New Study Identifies Ebola Virus’s Achilles’ Heel
With more than 11,000 deaths and a total of 27,013 among reported, confirmed, probable, and suspected cases in Guinea, Liberia and Sierra Leone, Ebola Virus Disease 2014 outbreak represents the largest in history and it has required huge efforts from all over the world to restore the situation. After Liberia was declared “Ebola free” on May 9th by World Health Organization, the number of infected patient remains low. However, teams of doctors and experts all over the world continue their research to find a definitive solution to EVD.

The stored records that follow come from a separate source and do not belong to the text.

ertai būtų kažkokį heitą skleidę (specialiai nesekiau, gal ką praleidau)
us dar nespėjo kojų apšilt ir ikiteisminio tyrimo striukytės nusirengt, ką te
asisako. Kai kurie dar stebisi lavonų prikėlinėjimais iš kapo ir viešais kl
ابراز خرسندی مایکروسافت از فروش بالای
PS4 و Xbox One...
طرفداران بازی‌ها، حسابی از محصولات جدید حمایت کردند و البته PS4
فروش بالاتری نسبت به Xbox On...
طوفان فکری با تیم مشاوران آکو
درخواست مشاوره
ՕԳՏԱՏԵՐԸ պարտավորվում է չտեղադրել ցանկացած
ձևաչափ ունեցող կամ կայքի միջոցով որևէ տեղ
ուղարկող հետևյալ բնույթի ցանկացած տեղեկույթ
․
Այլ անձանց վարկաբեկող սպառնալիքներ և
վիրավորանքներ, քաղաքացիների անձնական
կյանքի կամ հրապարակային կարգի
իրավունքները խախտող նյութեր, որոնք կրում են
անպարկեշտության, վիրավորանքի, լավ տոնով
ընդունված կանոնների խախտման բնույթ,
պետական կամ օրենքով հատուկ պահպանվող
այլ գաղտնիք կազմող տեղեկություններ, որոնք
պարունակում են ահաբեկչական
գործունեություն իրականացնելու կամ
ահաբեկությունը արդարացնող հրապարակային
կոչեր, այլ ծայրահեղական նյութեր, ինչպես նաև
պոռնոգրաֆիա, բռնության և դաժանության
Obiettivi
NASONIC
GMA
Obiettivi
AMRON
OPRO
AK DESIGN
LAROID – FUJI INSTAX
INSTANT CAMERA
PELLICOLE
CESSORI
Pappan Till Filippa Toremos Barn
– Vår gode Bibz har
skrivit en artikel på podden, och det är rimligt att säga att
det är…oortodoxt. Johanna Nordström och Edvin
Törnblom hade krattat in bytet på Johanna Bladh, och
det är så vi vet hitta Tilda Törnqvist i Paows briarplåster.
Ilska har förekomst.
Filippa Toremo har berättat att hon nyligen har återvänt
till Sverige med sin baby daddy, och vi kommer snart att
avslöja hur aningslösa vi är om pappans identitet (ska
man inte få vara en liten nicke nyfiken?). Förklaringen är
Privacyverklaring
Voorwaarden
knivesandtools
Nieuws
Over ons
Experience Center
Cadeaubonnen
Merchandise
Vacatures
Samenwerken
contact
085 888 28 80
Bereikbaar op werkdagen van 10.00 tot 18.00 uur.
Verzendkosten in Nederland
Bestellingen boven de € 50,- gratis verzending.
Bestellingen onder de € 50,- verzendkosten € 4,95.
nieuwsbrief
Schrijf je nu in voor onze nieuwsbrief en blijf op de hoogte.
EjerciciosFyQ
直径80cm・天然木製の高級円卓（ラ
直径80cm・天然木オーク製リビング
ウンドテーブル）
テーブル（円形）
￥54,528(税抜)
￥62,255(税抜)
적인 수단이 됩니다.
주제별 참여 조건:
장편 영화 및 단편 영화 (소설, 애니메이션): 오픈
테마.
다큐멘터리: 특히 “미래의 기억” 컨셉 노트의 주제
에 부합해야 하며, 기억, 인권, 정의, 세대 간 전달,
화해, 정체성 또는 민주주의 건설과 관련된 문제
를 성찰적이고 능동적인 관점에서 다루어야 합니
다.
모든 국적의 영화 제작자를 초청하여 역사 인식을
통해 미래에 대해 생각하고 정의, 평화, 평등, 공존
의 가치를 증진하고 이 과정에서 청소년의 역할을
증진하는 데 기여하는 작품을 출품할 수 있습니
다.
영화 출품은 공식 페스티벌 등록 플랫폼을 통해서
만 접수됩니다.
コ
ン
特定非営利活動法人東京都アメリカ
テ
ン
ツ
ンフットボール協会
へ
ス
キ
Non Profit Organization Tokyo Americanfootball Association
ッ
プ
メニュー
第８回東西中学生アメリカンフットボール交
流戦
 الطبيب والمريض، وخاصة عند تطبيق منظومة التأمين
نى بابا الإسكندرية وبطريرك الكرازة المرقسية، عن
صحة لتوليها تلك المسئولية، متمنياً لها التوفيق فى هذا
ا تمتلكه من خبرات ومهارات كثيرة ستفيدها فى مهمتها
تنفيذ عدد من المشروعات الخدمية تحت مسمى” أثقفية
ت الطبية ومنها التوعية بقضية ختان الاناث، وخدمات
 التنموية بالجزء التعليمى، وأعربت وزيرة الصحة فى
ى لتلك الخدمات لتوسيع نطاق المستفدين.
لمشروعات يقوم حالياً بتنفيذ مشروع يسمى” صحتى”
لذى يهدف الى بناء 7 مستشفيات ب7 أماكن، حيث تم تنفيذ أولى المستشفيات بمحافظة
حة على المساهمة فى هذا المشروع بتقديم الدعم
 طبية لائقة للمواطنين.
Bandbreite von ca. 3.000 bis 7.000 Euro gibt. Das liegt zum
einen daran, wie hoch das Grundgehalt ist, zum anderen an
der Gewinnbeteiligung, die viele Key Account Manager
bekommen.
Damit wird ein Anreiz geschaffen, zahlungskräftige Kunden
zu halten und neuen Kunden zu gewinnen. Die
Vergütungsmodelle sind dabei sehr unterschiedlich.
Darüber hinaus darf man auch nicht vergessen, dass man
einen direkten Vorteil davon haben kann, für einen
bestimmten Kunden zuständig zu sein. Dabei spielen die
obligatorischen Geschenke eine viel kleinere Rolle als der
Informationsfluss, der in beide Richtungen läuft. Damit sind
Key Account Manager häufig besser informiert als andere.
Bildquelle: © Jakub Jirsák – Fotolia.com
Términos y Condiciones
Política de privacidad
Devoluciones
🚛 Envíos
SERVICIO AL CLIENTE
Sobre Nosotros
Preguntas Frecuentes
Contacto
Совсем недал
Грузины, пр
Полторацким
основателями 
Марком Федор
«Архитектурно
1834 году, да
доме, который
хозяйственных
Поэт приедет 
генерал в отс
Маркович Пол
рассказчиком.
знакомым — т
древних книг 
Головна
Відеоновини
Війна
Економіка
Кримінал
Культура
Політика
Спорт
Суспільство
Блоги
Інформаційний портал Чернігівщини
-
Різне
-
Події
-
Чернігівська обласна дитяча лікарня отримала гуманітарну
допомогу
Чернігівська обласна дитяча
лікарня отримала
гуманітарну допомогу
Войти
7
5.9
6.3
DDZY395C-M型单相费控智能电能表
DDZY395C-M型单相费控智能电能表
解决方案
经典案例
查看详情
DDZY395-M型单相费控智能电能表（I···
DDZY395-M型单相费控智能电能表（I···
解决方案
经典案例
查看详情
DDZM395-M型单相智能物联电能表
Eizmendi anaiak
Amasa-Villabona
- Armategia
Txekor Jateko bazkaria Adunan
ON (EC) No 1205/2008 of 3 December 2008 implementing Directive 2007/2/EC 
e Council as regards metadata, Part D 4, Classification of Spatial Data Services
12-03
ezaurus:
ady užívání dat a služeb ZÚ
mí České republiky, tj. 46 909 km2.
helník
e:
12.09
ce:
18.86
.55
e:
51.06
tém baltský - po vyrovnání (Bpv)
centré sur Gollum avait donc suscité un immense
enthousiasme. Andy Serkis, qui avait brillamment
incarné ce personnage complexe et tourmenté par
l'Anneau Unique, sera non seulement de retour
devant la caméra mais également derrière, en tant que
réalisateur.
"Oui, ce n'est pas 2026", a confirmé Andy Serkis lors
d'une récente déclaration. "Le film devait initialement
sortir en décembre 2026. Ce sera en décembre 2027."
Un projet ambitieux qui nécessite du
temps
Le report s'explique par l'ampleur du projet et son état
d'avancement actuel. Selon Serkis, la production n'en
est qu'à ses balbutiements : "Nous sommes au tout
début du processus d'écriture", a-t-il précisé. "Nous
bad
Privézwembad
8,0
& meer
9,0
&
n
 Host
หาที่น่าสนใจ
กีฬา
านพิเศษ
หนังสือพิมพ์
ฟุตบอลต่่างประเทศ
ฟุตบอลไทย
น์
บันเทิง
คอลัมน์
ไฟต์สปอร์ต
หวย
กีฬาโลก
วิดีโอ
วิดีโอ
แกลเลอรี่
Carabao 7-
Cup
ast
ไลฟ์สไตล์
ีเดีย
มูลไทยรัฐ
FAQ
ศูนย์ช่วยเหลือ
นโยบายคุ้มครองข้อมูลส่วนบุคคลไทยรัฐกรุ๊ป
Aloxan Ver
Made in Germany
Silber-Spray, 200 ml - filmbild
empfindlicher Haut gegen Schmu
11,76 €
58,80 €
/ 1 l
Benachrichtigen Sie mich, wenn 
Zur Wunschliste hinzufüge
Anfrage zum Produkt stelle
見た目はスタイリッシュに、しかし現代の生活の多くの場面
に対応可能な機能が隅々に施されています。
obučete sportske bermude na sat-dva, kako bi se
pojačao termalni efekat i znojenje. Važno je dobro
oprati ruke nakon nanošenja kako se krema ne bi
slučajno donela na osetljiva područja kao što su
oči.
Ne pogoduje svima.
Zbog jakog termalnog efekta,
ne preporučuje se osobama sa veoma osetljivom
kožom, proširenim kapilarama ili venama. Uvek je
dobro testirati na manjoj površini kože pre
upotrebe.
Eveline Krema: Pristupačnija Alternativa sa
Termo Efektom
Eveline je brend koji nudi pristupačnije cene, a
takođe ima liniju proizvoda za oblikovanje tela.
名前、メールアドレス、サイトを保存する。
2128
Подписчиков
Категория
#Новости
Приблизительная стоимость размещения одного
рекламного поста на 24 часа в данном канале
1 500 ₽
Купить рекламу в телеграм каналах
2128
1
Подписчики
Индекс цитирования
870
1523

In this regard a new promising study was published on the online journal mBio last 26th May.
The research revealed that once the virus has entered the cell, the membrane surrounds it and creates an endosome tiny enzyme-filled structure that digest and recycle cellular components. The virus tries to escape destruction by attaching a host protein called Niemann-Pick C1 (NPC1) to enter the cell. As consequence, the presence of NPC1 appears as fundamental for the replication of the virus and the study demonstrate that mice without the protein survived the virus, while mice with intact copies of the NPC1 gene died. “Ideally future research in humans, based on these findings, will lead to the development of antiviral drugs that can effectively target NPC1 and prevent infection not just by Ebola, but also by other highly virulent filoviruses, which also require NPC1 as a receptor” said co-study leader Kartik Chandran, Ph.D., associate professor of microbiology and immunology and the Harold and Muriel Block Faculty Scholar in Virology at Einstein College of Medicine.